Adversarial Attacks on Deep Neural Networks
ConferencesModelingConferencesNeural Networksodsc eastposted by Elizabeth Wallace, ODSC June 11, 2019 Elizabeth Wallace, ODSC

Our deep neural networks are powerful machines, but what we don’t understand can hurt us. As sophisticated as they are, they’re highly vulnerable to small attacks that can radically change their outputs. As we go deeper into the capabilities of our networks, we must examine how these networks really work to build more robust security.
At ODSC East 2019, Sihem Romdhani of Veeva Systems outlined how these networks are still highly vulnerable despite their power and how it’s precisely their mysterious operations that makes it so challenging to build safer networks. We can’t continue to rush towards bigger, deeper models without sufficient security or we will pay the price.
What is an Adversarial Attack?
Humans are great at filtering out noise and perturbations. However, deep neural networks are extremely literal, and it still takes very little noise to fool a trained network. While we may agree that two pictures are indeed pigs, a small amount of noise imperceptible to our eye could cause the computer to believe that one is a pig and one is an airliner.
The most common type of neural network is a convolutional neural network. It uses connected layers to create a classification through training. We can manipulate images by using our knowledge of the training model and the purpose of the attack. A targeted attack, for example, manipulates the input images to change the classifier. The input can be used to cause the machine to see what the attacker wants. In some cases, it’s possible to accomplish this by changing only one pixel.
These attacks aren’t noise. Noise is random or uncontrolled interference. Hackers can control perturbations so that they aren’t detectable to standard noise filters. This is what makes these attacks so dangerous.
[Related article: The Importance of Explainable AI]
3D Images Are Also Vulnerable
Some claim that this isn’t a problem with 3D object recognition, but can we really secure the model? No, unfortunately. A recent experiment showed that even a 3D printed turtle could be predicted as a rifle by changing only a few things.
Most of the attacks had access to the model parameters, so could hiding those make these models safer? Again, no.

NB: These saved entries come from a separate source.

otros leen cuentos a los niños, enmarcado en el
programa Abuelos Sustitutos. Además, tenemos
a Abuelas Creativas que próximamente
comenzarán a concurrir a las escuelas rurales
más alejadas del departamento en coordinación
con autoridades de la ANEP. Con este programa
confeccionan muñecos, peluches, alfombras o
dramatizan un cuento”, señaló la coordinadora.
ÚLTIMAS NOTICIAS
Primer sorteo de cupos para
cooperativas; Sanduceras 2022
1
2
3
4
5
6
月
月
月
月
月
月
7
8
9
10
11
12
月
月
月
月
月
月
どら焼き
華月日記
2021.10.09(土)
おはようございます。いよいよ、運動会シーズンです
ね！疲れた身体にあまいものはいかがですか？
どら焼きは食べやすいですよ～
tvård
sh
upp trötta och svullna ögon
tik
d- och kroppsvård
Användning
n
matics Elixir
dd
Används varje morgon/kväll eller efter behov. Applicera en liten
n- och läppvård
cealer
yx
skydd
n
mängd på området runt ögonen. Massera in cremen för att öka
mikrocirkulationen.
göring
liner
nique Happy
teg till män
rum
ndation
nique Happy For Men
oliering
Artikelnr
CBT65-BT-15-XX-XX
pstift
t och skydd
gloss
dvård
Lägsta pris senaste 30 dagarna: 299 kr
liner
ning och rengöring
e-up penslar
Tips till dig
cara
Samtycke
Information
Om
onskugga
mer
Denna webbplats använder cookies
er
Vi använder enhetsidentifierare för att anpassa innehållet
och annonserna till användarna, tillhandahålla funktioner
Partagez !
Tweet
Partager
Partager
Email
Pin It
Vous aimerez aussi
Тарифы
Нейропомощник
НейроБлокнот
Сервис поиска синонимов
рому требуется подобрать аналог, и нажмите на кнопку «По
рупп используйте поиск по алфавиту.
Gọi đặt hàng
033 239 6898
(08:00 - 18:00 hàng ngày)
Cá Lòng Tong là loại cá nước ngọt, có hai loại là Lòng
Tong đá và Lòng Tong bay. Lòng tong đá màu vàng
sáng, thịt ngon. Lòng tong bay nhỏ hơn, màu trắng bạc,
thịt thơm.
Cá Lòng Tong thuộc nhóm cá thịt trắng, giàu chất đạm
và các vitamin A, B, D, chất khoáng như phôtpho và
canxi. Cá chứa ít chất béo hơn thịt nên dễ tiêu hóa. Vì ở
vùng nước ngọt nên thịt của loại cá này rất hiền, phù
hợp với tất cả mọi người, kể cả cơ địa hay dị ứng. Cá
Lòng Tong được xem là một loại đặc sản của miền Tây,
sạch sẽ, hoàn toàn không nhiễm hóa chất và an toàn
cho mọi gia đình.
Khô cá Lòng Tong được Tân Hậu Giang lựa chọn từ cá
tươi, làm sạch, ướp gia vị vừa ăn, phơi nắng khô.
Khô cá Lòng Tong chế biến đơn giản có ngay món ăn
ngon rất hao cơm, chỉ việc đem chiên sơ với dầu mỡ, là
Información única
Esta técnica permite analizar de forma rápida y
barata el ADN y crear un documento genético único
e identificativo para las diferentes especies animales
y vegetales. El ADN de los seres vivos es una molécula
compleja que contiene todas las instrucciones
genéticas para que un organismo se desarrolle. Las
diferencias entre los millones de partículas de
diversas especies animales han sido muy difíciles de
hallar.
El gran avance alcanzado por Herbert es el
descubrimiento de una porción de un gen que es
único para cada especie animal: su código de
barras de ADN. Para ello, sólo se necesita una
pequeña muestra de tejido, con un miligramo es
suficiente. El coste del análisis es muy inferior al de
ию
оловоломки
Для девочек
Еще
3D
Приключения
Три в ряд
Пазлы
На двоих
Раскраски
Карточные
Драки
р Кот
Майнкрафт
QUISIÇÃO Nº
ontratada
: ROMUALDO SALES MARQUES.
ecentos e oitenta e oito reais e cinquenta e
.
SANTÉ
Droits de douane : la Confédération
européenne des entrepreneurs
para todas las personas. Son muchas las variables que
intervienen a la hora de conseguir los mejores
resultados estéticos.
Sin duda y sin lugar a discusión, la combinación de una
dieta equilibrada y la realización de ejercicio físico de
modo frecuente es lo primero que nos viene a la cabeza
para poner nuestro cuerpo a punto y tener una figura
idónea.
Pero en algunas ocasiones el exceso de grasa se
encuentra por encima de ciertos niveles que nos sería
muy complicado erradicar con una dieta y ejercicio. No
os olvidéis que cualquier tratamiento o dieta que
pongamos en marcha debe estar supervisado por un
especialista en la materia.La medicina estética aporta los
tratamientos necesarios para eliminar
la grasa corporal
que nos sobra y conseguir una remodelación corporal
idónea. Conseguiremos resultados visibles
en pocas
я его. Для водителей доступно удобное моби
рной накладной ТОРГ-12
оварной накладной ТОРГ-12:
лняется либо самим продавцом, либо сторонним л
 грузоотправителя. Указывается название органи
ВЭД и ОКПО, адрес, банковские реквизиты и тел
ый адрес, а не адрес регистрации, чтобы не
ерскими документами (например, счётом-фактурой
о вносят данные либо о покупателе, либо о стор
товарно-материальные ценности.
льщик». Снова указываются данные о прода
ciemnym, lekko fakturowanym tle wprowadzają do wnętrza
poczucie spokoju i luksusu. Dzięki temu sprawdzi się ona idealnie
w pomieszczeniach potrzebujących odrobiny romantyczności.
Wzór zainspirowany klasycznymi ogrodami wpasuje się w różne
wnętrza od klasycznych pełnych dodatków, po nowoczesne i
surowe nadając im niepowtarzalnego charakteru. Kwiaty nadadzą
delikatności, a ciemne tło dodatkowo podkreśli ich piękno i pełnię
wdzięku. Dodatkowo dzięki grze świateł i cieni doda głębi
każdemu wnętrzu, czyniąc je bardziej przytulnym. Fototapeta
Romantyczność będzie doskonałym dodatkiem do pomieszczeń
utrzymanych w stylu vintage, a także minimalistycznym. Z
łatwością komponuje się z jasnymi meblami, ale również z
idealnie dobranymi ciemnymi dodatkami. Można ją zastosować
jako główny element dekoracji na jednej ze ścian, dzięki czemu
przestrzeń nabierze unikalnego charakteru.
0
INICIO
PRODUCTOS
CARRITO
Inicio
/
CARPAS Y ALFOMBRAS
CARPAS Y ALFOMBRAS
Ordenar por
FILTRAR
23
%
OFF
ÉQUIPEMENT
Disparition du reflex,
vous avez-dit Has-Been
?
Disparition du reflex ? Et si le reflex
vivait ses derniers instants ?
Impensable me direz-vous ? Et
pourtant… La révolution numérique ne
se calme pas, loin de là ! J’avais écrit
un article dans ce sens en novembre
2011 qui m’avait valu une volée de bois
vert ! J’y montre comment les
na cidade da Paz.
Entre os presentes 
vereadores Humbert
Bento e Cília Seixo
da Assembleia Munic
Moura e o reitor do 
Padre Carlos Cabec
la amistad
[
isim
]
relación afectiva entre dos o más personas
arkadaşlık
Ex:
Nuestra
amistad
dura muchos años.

Black box attacks can fool deep neural networks even when the parameters of the training data are hidden. By observing the output, you can still fool those deep neural networks. Even more worrying, adversarial attacks can often transfer across models as long as those models are trained for the same action.
The substitute model technique is one example of this. You can generate your input data and query your black box model and train your substitute model. Once you’ve trained the substitute model, you can generate adversarial attacks by adding small perturbation inputs because the substitute model approximates the decision boundary of your unknown target black box model.
Other Adversarial Attacks Beyond Image Data
Voice and text data is more difficult, but not impossible. In speech recognition, for example, you can add a small noise that approximates a perturbation in image data. It causes a wrong prediction or a prediction specifically desired by the attacker. If you have a device like Alexa, an attacker could possibly have full access to your system by merely listening to music at your home.
Natural language understanding is also at risk. In sentiment analysis, it’s possible to change a few characters, sometimes even one character, and flip the sentiment from positive to negative. You could launch an attack on a business or organization simply through altering the analysis of posts.
[Related article: Innovators and Regulators Collaborate on Book Tackling AI’s Black Box Problem]
Making More Robust Models
So how do we begin to make our models more robust in response to these adversarial attacks? Here are some of the steps Romdhani suggests taking to harness the full power of deep neural networks while making them more secure.
Modifying training of the model
Adversarial training has promising results for making a more robust model. At each training iteration, you use the state of your model to generate an adversarial example with the original input to alter the model training. It increases the robustness and reduces overfitting.
Modifying the network
Network distillation could also help make the network more robust. It’s also for transferring knowledge from complicated networks to smaller networks like what’s deployed in smartphones, for example. You use the knowledge of the model itself to increase security. First, train your model and the label is represented as a hot vector. Transfer the probability to increase the robustness. Use the same input but with generated probabilities.
Adding on Networks
Perturbation Rectifying Networks apply real and synthetic image perturbations to redefine how the networks themselves are trained. The query image passes through the system and the detector verifies it. If there’s a perturbation, use the output of the PRN instead of the actual image for label recognition. Then, append the extra layers to the input. We use this method mainly for detecting universal perturbations.
Moving Forward With Security
We need more open source platforms to help evaluate the networks specifically against adversarial attacks. We also need more data to test networks against perturbation types. Finally, we need to understand how these networks work. As long as they remain a black box, it can be difficult for us to identify the weakness. If we dive more deeply into how they work, we may be able to unlock how these attacks can unravel the training to alter decisions.
These are powerful networks, but we must focus our efforts onto security and reliability instead of answering questions. It’s tempting to continue to use the magic of deep neural networks to unlock our desires for bigger, better AI, but spending time understanding our creations could help us build more secure systems.